WASHINGTON — My daughter has not yet reached her ninth birthday, but I already have her pegged for a job at Bain Capital.
My evidence for this is the ease with which she has embraced “Tiny Tower,” a business-simulation game that millions of people are using to play capitalist on their iPhones and tablets, attempting to build ever larger towers with ever more businesses that generate ever more coins and “tower bux.”
My daughter’s 12 businesses include a casino, a bank, a doughnut shop and a soda brewery.

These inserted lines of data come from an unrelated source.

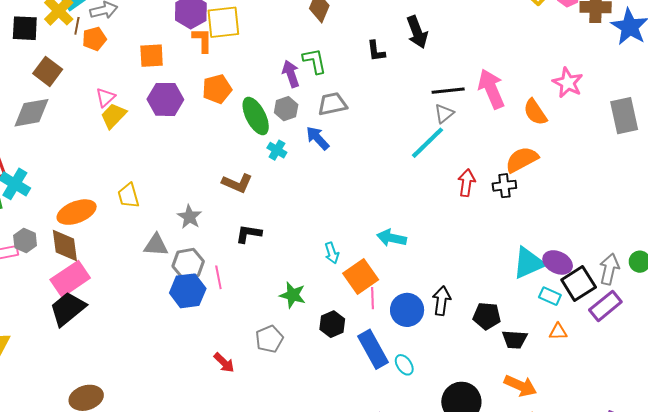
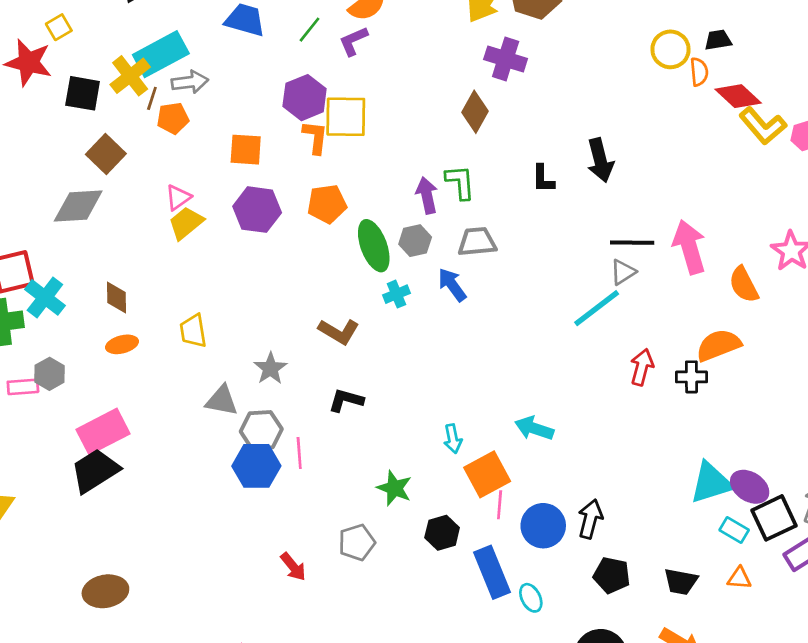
cyan cross: (277, 150) -> (397, 294), turned 30
orange ellipse: (77, 212) -> (122, 344), size x0.6
brown diamond: (65, 246) -> (117, 298), moved, size x0.7
black pentagon: (487, 316) -> (612, 575), moved

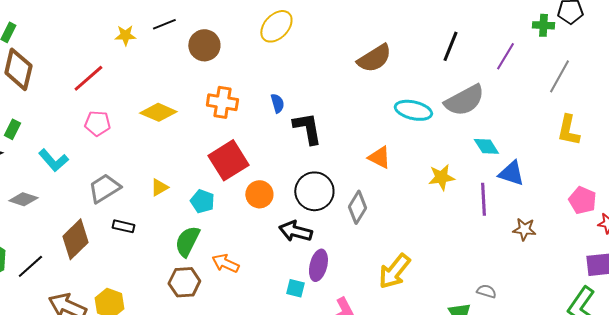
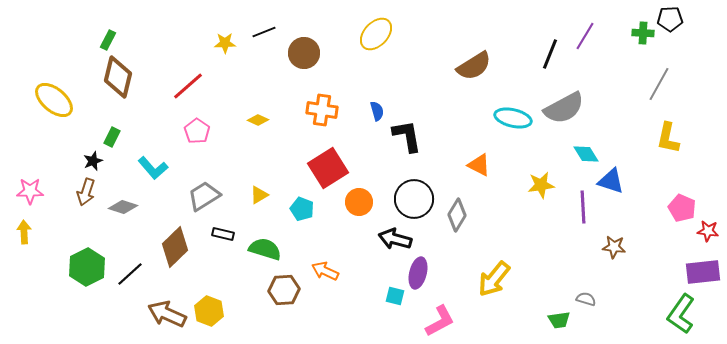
purple line: (505, 56) -> (585, 36), moved
yellow diamond: (158, 112) -> (258, 120), size x0.6
pink pentagon: (97, 123) -> (197, 131), turned 30
brown star: (524, 229) -> (614, 247), moved
green semicircle: (187, 241) -> (265, 249), moved, turned 80

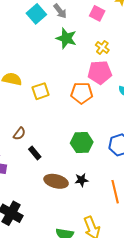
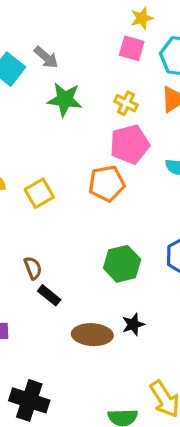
pink square: (97, 13) -> (132, 48), moved
brown semicircle: (19, 134) -> (33, 268), moved, turned -48

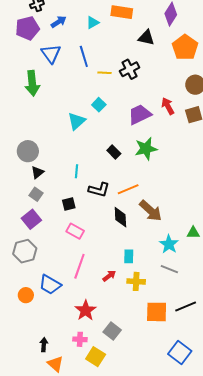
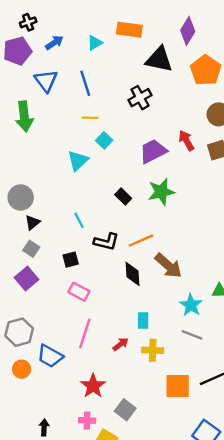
black triangle: (146, 38) -> (159, 59), size x1.4
yellow line: (105, 73) -> (90, 118), moved
cyan line: (76, 171) -> (79, 220), turned -32
gray hexagon: (25, 251) -> (19, 332), moved

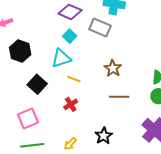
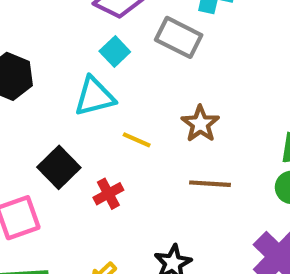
yellow line: (74, 79) -> (137, 140), moved
black square: (37, 84) -> (59, 167), moved

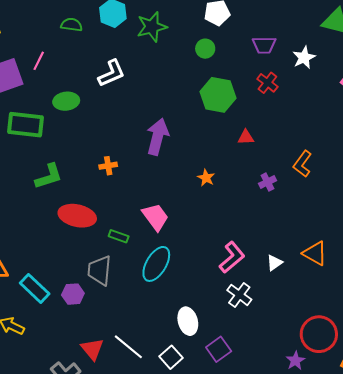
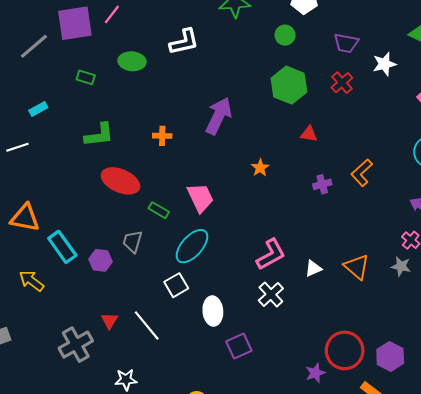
green rectangle: (26, 125) -> (86, 77), size x0.5
gray trapezoid: (100, 270) -> (133, 241), size x0.7
red triangle: (92, 349) -> (109, 321), size x0.7
white square: (171, 357) -> (176, 285), moved

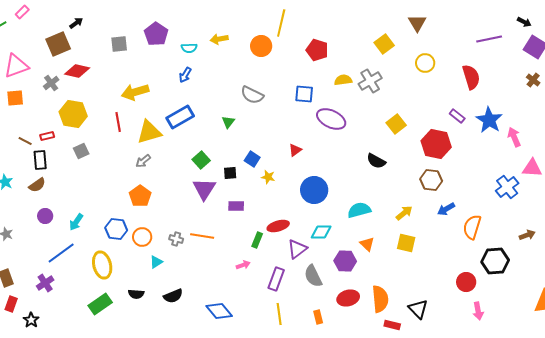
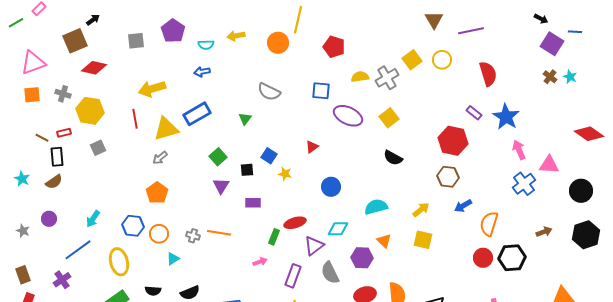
purple line: (489, 39) -> (471, 31), moved
yellow square: (384, 44) -> (412, 60), moved
blue arrow: (185, 75) -> (202, 72), turned 49
gray cross: (51, 83) -> (63, 94), moved, turned -35
yellow square: (396, 124) -> (389, 118), moved
pink arrow: (514, 137) -> (519, 150), moved
purple triangle: (204, 189) -> (221, 186), size x0.7
blue circle: (314, 190) -> (331, 187), size x0.7
purple circle: (45, 216) -> (49, 219), moved
red circle: (466, 282) -> (483, 258), moved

But in this game it doesn’t matter what type of business she operates — only that she operates it with maximum efficiency, firing and evicting her “bitizens” at will and benefiting from the help of “VIPs” to bring her more business and accelerate construction.
The game is devoid of business ethics; the goal is to maximize value by boosting output. Tiny Tower functions, in other words, strikingly like Bain Capital did under Mitt Romney.
I thought of the similarity as I read a powerful report by Bloomberg News last week on Romney’s adventure with Bain in the Italian yellow-pages business. The news service revisited Bain’s experience in the privatization of the Italian phone directory Seat Pagine Gialle SpA, which generated $1 billion in profits for Bain (and $50 million to $60 million for Romney) when Bain’s investment group sold the company for about 25 times the original purchase price two years after buying it.
That’s a lot of tower bux.
According to the Bloomberg account, Bain invested 36 million euros as part of a group that bought a majority of Seat for 853 million euros in late 1997. In February 2000, during the dot-com bubble, Telecom Italia bought back the Seat shares it didn’t own for 14.6 billion euros — generating a windfall for Bain.